The People vs Big Pharma

People vs Big Pharma

There is a large outcry from the American public when it comes to the healthcare crisis in the country. One of the largest contributing factors is the cost of medications. The cost of medicines in the US is on the increase and the vast majority are only partially covered by insurance, if even that. Most people are familiar with the story of the Epipen that went from a cost of $100 for two pens in 2007 to a cost of $600 for those same two pens in 2016. Yet, that is simply the tip of the pharmaceutical iceberg. What about other common medicines prescribed for everyday use in order to keep people alive? They are also increasing at an alarming rate all pretty much due to the companies that make them placing profit over people.

A friend of mine is a diabetic. In December 2016, she paid $250 for a bottle of insulin which she goes through in about a week. A couple of days ago, that same bottle cost her $305. That’s a 22 percent increase in 5 months. Simply do the math on this. There are 52 weeks in each year. At $250 per week, that’s $13,000 a year. At $305 per week, that increases to $15,860. This is for medicine that keeps my friend and countless others alive, and that’s just for the medicine and with her having insurance. In total, she say it costs her over $2,000 a month for supplies. $24,000 a year. While the cost of insulin in the U.S. varies depending on brand and type from a low of $24 for a 10ml bottle of Novolin N (GoodRx.com) to a high of $688 for 5 solostar pens of Soliqua 100/33 (GoodRx.com), that still makes for an average price of $356 to keep someone alive, plus the costs of other supplies needed. If that is a weekly cost, that is $18,512 per week just for insulin and that’s only an average. Head to Canada and the average cost ranges from $0 to $3,427 per year for everything (healthydebate.ca).

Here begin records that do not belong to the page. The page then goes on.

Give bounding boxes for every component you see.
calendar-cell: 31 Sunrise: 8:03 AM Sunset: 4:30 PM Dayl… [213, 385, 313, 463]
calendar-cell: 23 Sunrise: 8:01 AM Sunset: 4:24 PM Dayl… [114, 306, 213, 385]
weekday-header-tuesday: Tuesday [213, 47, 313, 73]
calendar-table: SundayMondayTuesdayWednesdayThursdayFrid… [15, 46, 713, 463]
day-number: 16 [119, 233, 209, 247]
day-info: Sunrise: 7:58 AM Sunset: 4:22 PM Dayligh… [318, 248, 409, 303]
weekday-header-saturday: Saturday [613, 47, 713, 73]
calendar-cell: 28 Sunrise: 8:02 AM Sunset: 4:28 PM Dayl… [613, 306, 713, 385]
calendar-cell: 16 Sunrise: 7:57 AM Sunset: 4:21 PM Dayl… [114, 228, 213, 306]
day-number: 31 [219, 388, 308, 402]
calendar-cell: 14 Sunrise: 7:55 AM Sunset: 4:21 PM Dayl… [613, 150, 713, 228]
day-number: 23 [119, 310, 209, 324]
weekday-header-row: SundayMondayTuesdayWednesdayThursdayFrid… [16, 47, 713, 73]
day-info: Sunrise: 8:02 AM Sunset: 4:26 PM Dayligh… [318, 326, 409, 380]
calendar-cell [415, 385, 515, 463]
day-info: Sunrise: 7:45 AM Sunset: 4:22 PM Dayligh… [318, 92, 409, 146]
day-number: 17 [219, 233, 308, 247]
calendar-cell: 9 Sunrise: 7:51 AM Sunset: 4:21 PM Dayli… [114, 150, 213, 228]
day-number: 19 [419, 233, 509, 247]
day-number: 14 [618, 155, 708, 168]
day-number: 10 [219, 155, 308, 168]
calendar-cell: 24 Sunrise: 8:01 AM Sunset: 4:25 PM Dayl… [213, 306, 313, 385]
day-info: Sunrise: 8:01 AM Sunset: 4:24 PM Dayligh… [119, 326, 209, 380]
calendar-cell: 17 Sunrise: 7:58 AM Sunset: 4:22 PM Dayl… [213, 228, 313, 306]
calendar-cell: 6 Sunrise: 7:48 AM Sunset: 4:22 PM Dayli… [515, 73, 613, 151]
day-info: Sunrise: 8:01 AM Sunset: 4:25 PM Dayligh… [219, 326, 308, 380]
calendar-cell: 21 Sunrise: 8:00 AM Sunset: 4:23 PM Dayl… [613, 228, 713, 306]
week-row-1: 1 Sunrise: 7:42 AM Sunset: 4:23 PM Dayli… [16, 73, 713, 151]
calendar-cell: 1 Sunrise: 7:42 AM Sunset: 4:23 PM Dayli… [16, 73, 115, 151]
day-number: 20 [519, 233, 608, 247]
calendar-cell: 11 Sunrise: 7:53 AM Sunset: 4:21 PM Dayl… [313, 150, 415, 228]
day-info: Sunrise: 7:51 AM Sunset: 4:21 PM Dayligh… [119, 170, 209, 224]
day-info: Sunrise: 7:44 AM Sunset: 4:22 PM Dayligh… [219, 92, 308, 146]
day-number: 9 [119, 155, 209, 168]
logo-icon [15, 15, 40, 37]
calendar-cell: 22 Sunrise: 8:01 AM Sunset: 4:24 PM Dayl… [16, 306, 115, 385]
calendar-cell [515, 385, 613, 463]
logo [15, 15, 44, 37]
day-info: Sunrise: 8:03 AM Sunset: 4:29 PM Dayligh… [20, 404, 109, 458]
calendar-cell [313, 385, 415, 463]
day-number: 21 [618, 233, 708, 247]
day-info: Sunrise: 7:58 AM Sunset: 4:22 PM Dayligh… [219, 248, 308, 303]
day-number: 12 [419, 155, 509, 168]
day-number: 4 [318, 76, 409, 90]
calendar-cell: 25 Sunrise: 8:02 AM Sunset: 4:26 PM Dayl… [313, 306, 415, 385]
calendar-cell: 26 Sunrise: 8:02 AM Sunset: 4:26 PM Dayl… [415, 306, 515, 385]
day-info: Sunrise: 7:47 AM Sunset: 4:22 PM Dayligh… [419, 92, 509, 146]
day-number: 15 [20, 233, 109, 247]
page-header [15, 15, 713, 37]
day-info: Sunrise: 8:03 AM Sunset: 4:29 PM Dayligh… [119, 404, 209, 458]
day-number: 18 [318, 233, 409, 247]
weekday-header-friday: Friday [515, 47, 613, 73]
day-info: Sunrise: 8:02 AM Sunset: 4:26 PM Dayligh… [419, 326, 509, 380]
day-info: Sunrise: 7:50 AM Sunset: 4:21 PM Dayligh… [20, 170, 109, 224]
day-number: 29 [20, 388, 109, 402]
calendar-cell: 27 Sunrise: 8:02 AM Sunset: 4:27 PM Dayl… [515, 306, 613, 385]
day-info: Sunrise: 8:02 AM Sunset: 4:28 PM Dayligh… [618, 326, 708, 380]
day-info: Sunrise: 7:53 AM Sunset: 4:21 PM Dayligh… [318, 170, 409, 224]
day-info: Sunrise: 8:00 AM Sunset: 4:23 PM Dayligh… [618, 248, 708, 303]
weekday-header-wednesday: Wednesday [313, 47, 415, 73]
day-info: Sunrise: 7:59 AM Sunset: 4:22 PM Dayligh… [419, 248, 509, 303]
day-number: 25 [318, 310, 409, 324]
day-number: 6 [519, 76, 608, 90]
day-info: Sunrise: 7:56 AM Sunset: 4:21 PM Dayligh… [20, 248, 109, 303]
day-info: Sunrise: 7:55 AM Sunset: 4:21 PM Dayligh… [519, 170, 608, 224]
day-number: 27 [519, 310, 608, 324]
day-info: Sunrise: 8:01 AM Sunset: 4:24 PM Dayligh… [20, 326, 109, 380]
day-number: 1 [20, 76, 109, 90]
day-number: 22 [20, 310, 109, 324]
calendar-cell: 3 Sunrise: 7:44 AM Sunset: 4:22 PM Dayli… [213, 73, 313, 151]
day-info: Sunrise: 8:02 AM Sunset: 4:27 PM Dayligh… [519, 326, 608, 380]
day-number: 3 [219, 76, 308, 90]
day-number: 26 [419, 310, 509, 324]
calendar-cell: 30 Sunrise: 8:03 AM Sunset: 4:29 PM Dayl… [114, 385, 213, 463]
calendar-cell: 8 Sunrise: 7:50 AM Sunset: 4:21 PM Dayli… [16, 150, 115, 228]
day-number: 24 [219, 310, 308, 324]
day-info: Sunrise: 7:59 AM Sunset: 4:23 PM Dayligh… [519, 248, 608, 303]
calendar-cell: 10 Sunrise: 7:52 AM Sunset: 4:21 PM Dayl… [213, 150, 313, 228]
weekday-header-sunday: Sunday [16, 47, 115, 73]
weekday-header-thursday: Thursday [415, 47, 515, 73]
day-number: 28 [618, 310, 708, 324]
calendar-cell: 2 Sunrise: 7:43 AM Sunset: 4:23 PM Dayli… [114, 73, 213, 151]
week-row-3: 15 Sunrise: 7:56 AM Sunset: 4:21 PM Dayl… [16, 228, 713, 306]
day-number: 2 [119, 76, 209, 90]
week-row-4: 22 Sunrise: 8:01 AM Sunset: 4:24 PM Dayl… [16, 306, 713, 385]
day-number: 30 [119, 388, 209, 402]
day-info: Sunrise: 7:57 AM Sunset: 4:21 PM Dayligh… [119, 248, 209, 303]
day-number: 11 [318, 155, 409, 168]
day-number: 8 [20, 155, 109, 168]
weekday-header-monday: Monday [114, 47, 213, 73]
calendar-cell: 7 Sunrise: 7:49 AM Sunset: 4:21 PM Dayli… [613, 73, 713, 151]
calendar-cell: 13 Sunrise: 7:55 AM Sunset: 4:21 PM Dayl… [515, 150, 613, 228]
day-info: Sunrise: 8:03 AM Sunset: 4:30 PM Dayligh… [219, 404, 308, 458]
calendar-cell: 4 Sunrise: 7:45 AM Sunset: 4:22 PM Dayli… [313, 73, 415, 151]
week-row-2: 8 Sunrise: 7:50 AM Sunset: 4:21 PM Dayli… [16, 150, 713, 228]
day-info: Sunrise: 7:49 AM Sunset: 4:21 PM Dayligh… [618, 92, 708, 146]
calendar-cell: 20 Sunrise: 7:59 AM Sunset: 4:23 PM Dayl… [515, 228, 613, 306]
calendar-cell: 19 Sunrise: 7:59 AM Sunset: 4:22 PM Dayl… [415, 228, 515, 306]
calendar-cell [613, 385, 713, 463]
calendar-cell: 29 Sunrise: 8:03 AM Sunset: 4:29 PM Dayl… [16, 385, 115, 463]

Take a closer look at that comparison using my friend’s estimates per month. It costs her over $24,000 a year while someone in Canada could pay $3,427 per year for the same or similar treatment. That’s almost a 700% difference in cost. Just to stay alive.

So, why isn’t the cost coming down in the U.S.? Free market dictates cost or, as my friend relates from her pharmacist, “…the drug companies can charge what they want because they know desperate people will pay what they ask.”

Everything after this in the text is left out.